Five years after its implementation, the Earned Import Allowance Program (EIAP) is not providing enough incentives to help reverse the decline in Dominican apparel exports to the U.S. market, as intended, reports the U.S. International Trade Commission (USITC) in its new publication.
The EIAP allows apparel manufacturers in the Dominican Republic who use U.S. fabric to produce certain apparel to earn a credit that can be used to ship eligible apparel made with non-U.S.-produced fabric into the United States duty free. The Dominican Republic-Central America-United States Free Trade Agreement Implementation Act, as amended, requires the USITC to evaluate annually the effectiveness of the EIAP program and make recommendations for improvements.
Of the 12 registered firms, only 5 firms are currently using the program, down from 7 firms reported in the fourth annual review.

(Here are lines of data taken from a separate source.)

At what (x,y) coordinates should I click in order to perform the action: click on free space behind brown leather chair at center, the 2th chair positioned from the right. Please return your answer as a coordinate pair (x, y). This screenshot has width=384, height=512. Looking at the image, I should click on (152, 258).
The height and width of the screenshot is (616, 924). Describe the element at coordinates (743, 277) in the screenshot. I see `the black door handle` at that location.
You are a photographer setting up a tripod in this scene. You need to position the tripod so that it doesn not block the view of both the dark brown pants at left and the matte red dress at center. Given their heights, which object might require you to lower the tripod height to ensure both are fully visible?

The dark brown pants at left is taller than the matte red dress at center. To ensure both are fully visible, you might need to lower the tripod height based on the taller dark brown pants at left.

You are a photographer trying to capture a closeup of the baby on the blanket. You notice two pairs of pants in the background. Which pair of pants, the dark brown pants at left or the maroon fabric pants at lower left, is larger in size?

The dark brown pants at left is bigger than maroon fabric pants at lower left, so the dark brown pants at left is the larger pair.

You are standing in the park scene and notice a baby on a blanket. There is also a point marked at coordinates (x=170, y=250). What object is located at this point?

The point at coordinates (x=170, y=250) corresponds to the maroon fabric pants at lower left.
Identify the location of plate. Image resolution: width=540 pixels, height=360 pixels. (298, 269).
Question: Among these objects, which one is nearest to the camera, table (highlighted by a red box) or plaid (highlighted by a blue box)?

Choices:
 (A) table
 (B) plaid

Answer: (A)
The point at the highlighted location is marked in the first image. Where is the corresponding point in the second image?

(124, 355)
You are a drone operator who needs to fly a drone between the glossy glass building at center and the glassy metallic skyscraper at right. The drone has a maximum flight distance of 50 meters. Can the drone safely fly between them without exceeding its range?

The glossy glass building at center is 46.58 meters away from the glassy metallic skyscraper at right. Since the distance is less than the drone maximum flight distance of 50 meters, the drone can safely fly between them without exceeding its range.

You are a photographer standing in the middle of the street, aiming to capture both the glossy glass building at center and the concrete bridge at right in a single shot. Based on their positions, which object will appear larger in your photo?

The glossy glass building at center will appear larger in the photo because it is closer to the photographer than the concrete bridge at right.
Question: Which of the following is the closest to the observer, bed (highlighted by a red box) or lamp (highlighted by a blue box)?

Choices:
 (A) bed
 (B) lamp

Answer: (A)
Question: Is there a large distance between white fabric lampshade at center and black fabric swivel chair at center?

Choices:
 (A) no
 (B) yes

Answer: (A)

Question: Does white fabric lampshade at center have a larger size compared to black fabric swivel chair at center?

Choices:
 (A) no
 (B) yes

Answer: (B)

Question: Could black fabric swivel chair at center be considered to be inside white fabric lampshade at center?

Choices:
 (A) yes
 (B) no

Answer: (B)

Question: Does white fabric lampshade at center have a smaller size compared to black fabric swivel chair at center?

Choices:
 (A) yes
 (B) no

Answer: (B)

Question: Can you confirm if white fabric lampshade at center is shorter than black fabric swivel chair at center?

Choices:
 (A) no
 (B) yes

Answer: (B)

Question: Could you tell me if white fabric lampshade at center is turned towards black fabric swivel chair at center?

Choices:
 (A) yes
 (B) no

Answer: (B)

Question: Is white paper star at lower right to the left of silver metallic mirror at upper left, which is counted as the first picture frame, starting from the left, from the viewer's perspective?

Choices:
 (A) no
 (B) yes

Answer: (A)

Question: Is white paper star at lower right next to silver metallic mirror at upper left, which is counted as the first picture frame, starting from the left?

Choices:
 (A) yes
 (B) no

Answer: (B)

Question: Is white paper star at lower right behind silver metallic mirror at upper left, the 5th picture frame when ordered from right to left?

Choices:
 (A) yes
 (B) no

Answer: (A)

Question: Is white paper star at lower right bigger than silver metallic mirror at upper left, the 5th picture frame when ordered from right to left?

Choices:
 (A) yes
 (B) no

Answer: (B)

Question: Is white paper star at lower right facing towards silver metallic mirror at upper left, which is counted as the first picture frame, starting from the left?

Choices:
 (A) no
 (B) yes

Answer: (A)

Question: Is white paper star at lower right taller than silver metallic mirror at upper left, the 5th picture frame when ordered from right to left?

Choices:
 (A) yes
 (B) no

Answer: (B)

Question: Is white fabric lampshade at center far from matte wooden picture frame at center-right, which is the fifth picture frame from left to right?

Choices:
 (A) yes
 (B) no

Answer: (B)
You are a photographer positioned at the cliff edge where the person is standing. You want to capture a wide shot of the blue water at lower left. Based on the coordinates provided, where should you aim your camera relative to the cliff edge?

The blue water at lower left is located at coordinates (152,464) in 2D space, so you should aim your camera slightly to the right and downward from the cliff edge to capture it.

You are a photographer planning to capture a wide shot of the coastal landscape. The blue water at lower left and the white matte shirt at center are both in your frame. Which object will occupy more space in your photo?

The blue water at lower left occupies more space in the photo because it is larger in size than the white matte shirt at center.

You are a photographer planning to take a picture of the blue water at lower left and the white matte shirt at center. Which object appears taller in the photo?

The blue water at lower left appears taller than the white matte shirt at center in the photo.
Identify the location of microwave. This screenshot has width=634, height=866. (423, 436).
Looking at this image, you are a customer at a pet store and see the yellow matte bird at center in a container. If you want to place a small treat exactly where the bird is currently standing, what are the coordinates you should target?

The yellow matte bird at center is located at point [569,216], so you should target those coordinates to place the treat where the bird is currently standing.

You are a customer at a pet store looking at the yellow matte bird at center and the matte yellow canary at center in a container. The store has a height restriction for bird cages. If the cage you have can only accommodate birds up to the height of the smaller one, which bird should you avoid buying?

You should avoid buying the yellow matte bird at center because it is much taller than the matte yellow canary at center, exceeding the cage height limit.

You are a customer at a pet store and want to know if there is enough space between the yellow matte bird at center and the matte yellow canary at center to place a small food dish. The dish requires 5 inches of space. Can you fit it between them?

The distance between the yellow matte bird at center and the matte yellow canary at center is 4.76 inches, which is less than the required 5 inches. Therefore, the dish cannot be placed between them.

In 2013, U.S. imports of woven cotton bottoms from the Dominican Republic declined by 76 percent, by both quantity and value, compared to 2012. Also, U.S. exports to the Dominican Republic of cotton fabrics of a weight suitable for making bottoms fell for the second year in a row, declining by 25 percent by both quantity and value between 2012 and 2013.
The USITC received several recommendations from industry and other sources concerning improvements to the EIAP. The recommendations were the same as those received during the previous four annual reviews-1) lowering the 2-for-1 ratio of U.S. to foreign fabric to a 1-for-1 ratio; 2) expanding the program coverage to enable other types of fabrics and apparel items to be included in the EIAP; and 3) changing the requirement that dyeing and finishing of eligible fabrics occur in the United States.